Vindicator Logo

MAHONING COUNTY Complaint likely over yard signs

By David Skolnick

Wednesday, October 20, 2004


The anti-tax committee filed a complaint with the elections board.
By DAVID SKOLNICK
VINDICATOR POLITICS WRITER
YOUNGSTOWN -- An organization created to defeat Mahoning County's 0.5 percent permanent sales tax on the Nov. 2 ballot is placing yard signs in the county that appear to violate state election law, the director of the county's elections board says.
The "Vote No" yard signs do not include a required disclaimer stating who is responsible for them, elections director Michael Sciortino said.
Sciortino said he expects complaints to be filed against the "No Means No Committee," the organization created to defeat the sales tax, to come any day.
Once the complaints are filed, the Mahoning County Board of Elections will forward them to the Ohio Elections Commission to investigate, he said.
Greg Sherlock, coordinator for Citizens to Continue the Progress, a pro-sales tax committee, said his organization will meet today and discuss filing a complaint.
Attempts Tuesday to reach William Flickinger of Youngstown, the organization's treasurer, weren't successful.

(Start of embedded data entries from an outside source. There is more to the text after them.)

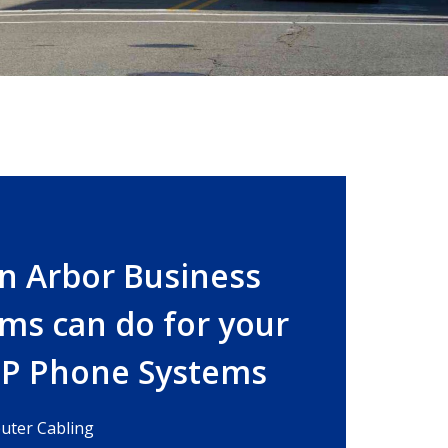
n Arbor Business
ms can do for your
IP Phone Systems
ter Cabling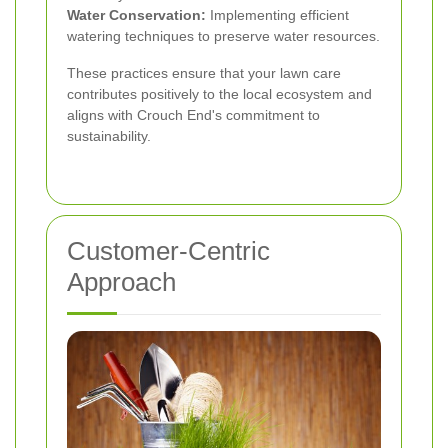
Water Conservation:
Implementing efficient
watering techniques to preserve water resources.
These practices ensure that your lawn care
contributes positively to the local ecosystem and
aligns with Crouch End's commitment to
sustainability.
Customer-Centric
Approach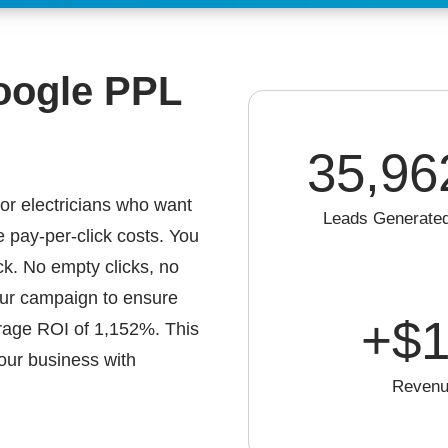
oogle PPL
35,96
or electricians who want
Leads Generate
e pay-per-click costs. You
ck. No empty clicks, no
our campaign to ensure
+$
1
erage ROI of 1,152%. This
our business with
Revenu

Flickinger filed a statement of treasurer for the committee Friday with the elections board.
Flickinger unsuccessfully ran for county commissioner in the March Democratic primary and is a frequent caller to local talk radio shows using the moniker of "Hollywood Bill."
What's in complaint
On behalf of the committee, Flickinger filed a complaint with the elections board saying the pro-sales tax committee is misleading the public by stating the tax isn't new.

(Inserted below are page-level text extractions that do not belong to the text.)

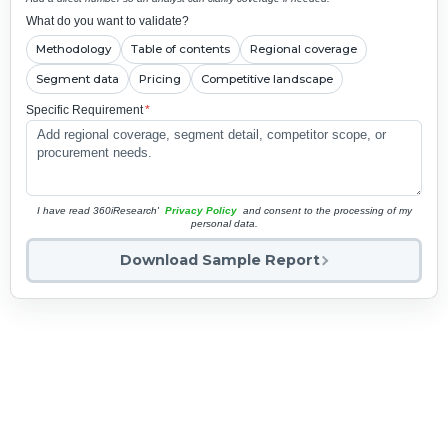
What do you want to validate?
Methodology
Table of contents
Regional coverage
Segment data
Pricing
Competitive landscape
Specific Requirement
*
I have read 360iResearch'
Privacy Policy
and consent to the processing of my
personal data.
Download Sample Report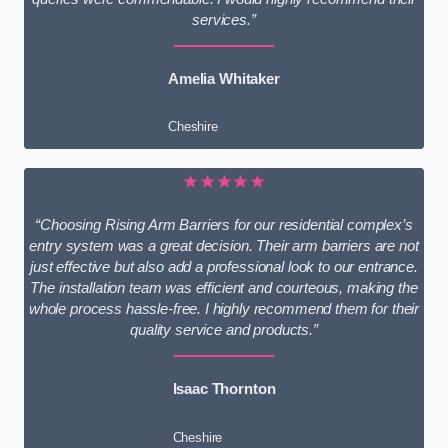
services.”
Amelia Whitaker
Cheshire
★★★★★
“Choosing Rising Arm Barriers for our residential complex’s
entry system was a great decision. Their arm barriers are not
just effective but also add a professional look to our entrance.
The installation team was efficient and courteous, making the
whole process hassle-free. I highly recommend them for their
quality service and products.”
Isaac Thornton
Cheshire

Sciortino and Sherlock said the complaint has no merit.
A five-year renewal of the 0.5 percent sales tax was defeated in the March primary. Instead of trying for another five-year renewal, the board of county commissioners opted to put a proposal on the Nov. 2 ballot to make the tax continuous.

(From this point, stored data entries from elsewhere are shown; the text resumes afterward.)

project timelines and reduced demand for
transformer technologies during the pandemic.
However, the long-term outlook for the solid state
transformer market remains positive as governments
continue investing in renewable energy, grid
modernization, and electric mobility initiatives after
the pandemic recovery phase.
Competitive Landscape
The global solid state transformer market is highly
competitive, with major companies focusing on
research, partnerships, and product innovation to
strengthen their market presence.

In the complaint, Flickinger wrote the old tax gave a percentage to communities in the county, and the tax on the Nov. 2 ballot doesn't. He also wrote that the old tax was for five years, and this one is permanent.
Flickinger is demanding in the complaint that the billboards and yard signs be removed because they say in large letters that Issue 2 is "not a new tax."
Sherlock said the ballot language as well as what is listed on the billboards and yard signs received approval from the Ohio secretary of state's office. He says the signs state that the issue is a 0.5 percent sales tax continuance.
"Their complaints are baseless," Sherlock said.
The tax generates about $13 million annually, about 25 percent of the county's annual general fund income. There is also a second 0.5 percent sales tax that expires in 2007.